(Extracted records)
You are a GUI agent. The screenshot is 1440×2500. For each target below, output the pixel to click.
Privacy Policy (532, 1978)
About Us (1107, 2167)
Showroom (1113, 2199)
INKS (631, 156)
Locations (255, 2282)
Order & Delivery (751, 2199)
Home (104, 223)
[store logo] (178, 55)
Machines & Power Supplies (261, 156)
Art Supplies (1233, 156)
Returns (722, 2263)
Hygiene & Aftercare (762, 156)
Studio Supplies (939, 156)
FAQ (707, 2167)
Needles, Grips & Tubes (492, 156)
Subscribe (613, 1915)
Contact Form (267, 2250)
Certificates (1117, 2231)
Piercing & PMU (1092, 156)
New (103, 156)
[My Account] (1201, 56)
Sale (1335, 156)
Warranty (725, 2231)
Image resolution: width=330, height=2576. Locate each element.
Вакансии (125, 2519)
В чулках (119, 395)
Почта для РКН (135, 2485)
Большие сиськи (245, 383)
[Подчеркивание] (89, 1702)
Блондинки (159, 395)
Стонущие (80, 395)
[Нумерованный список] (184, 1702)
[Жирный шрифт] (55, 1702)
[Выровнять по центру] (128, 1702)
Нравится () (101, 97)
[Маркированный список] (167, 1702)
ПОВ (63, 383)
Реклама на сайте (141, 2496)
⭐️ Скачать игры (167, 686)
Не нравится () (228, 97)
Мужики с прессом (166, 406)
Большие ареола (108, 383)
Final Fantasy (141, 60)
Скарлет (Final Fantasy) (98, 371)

Activity: Out of the records above, pick each line that contains the string "Fantasy".

Completed exercise:
Final Fantasy (141, 60)
Скарлет (Final Fantasy) (98, 371)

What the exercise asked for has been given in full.